VYPR
← All advisories
Unrated severityNVD Advisory· Published Dec 25, 2021· Updated Aug 4, 2024

CVE-2021-37563

CVE-2021-37563

Description

MediaTek microchips, as used in NETGEAR devices through 2021-11-11 and other devices, mishandle the WPS (Wi-Fi Protected Setup) protocol. (Affected Chipsets MT7603E, MT7610, MT7612, MT7613, MT7615, MT7620, MT7622, MT7628, MT7629, MT7915; Affected Software Versions 7.4.0.0; Out-of-bounds write).

AI Insight

LLM-synthesized narrative grounded in this CVE's description and references.

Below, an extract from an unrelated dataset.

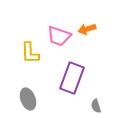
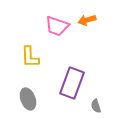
orange arrow: moved 9 px up
pink trapezoid: moved 2 px left, 10 px up
yellow L-shape: moved 4 px down
purple rectangle: moved 5 px down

Out-of-bounds write in MediaTek WPS implementation affects multiple chipsets, leading to potential remote code execution on NETGEAR and other devices.

Vulnerability

The vulnerability is an out-of-bounds write in the WPS (Wi-Fi Protected Setup) protocol handling within MediaTek microchips. Affected chipsets include MT7603E, MT7610, MT7612, MT7613, MT7615, MT7620, MT7622, MT7628, MT7629, MT7915, with software version 7.4.0.0 [1]. This affects NETGEAR devices and other products using these chipsets [2].

Exploitation

An attacker within Wi-Fi range can exploit this by sending a specially crafted WPS frame to a vulnerable device. No authentication is required, and user interaction is not needed [1]. The out-of-bounds write occurs during processing of the malicious WPS message.

Impact

Successful exploitation could allow an attacker to execute arbitrary code or cause a denial of service. The impact is remote code execution with no privileges required, potentially leading to full compromise of the device [1][2].

Mitigation

MediaTek has released patches; device OEMs like NETGEAR have issued firmware updates. For NETGEAR, fixed versions are available for many extenders and access points (e.g., EAX11v2 firmware 1.0.3.34, WAX202 firmware 1.0.5.1) [2]. Users should update to the latest firmware. No workarounds are available [2].

References
  1. January 2022
  2. Security Advisory for WiFi WPS and IEEE-1905 Vulnerabilities on Multiple Products, PSV-2021-0298 & PSV-2021-0300

AI Insight generated on May 27, 2026. Synthesized from this CVE's description and the cited reference URLs; citations are validated against the source bundle.

Affected products

2

Patches

0

No patches discovered yet.

Vulnerability mechanics

AI mechanics synthesis has not run for this CVE yet.

References

2

News mentions

0

No linked articles in our index yet.